> **How to complete this task**: Write the data out again exactly and in full.

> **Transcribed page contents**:
▼
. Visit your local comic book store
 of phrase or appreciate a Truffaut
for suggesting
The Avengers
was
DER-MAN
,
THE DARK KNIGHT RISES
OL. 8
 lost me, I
▲
> **Solution to this problem**:
. Visit your local comic book store
 of phrase or appreciate a Truffaut
for suggesting
The Avengers
was
DER-MAN
,
THE DARK KNIGHT RISES
OL. 8
 lost me, I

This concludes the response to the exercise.